Resource allocation:
Yes the usual market forces will be there but so will the crushing poverty worldwide. but without any real government aid to other nations we should expect things to be much worse. It is not profitable to sell food to 3rd world nations, but they are good cheap labour so under a worldwide libertarian type system expect some crazy inequality and unequal exchange.
principles needed to have a "Free market":
(credit to Reddish_vp)
- Rational agents;
- Monoatomic enterprises;
- Homogenuos products;
- No barriers to entry or exit the market;
All of those items are purely theoretical and each have a whole world of problems of their own.
Profit and Waste
its quite simple, a company runs on profits, capitalism runs on profits and if you do not keep coming back to buy there product there not making any money thus fail. this practice which is called planned obsolescence is very common, wasteful and exploitative.
The made to break motive started mainly in the 1930s with the pheobus cartel at a time when the average light bulb could last up to 25,000 hours! but then all companies were commanded to only allow a max of 1,000 hours of life to increase demand. this is a prime example of the wastefulness caused by capitalism. if this is not fixed this wasteful and disgusting trait of capitalism will worsen the lives of many as life grows more unsustainable. these are not just numbers, these are finite resources that with proper allocation and correct production could better the lives of everyone whilst keeping world sustainability.
Excerpt from TBS: "advertisements each and every day whose sole purpose is to convince us to keep on shopping under the promise that doing so will make our lives better.
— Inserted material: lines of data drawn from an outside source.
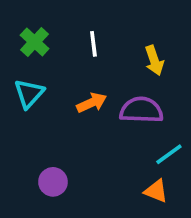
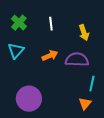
cyan line: (169, 154) -> (92, 84), turned -42
purple circle: (53, 182) -> (29, 99), size x1.6
orange triangle: (156, 191) -> (85, 104), turned 48

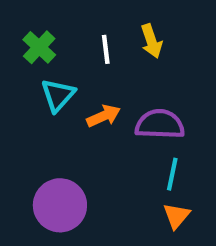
yellow arrow: (84, 33) -> (151, 41), moved
cyan triangle: (16, 51) -> (58, 95), moved
cyan line: (92, 84) -> (172, 174), moved

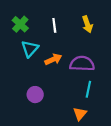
yellow arrow: (151, 41) -> (87, 24), moved
purple circle: (60, 205) -> (35, 95), moved, size x0.6
orange triangle: (176, 216) -> (80, 114), moved

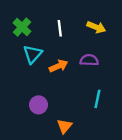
yellow arrow: (87, 24) -> (96, 27), turned -49
purple semicircle: (82, 64) -> (89, 60), moved, size x0.7
orange triangle: (80, 114) -> (64, 126), moved

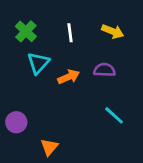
cyan line: (97, 99) -> (114, 115), turned -60
purple circle: (38, 105) -> (16, 122), moved
orange triangle: (64, 126) -> (49, 147), moved

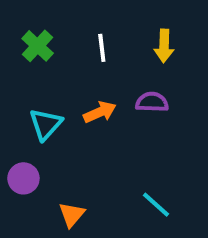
yellow arrow: (113, 31) -> (164, 46), turned 70
cyan triangle: (38, 63) -> (46, 124), moved
cyan line: (114, 115) -> (156, 205), moved

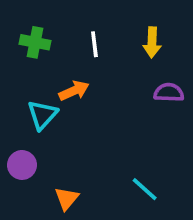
green cross: (38, 46) -> (35, 42), turned -32
purple semicircle: (152, 102) -> (169, 93), moved
orange arrow: (100, 112) -> (74, 91), moved

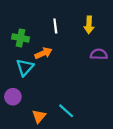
green cross: (35, 42) -> (20, 38), moved
cyan line: (145, 189) -> (66, 111), moved

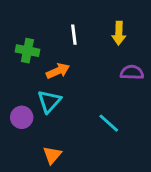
cyan triangle: (25, 67) -> (49, 101), moved
purple circle: (13, 97) -> (22, 117), moved
cyan line: (66, 111) -> (109, 123), moved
Through advertising, companies have managed to make us confuse our needs with our wants, thus making us desire to acquire things that we don’t truly need, so that we can fill in their pockets by emptying our own." this quote will remain crucial to the following points and crucial to this whole post in general.
Not too long ago apple was fined for deliberately slowing older phones so people buy the new ones.
W: another example, inkjet printer manufacturers employ smart chips in their ink cartridges to prevent them from being used after a certain threshold (number of pages, time, etc.), even though the cartridge may still contain usable ink or could be refilled (with ink toners, up to 50 percent of the toner cartridge is often still full). This constitutes "programmed obsolescence", in that there is no random component contributing to the decline in function.
other examples/ways items are made to break:
Nylons: not nearly as quality as they use to be.
Consumer Electronics: the case of apple deliberately slowing older phones and as shown below the tricks like placing the most sensitive part next to the hottest part on the circuit.
Cars: Vehicles that mere made before world war 2 were still being driven in the 60s. but this is not profitable, so companies created plans.
- “routinely discontinue parts that could otherwise be made available for repairs.”
- ” confirm to a strict yearly cycle of model releases, often introducing purely cosmetic changes from one year to the next.”
- “retire popular models and bring out something new every few years, making it harder to fix older vehicles.” (instead of “sticking with hits and standardizing them over time, which would better support a repair aftermarket”)
Cars today, for many, are seen as a fashion accessory and statement. It has become common for people to buy the new model of a car, even if the one they own is in great shape, and still has years to live.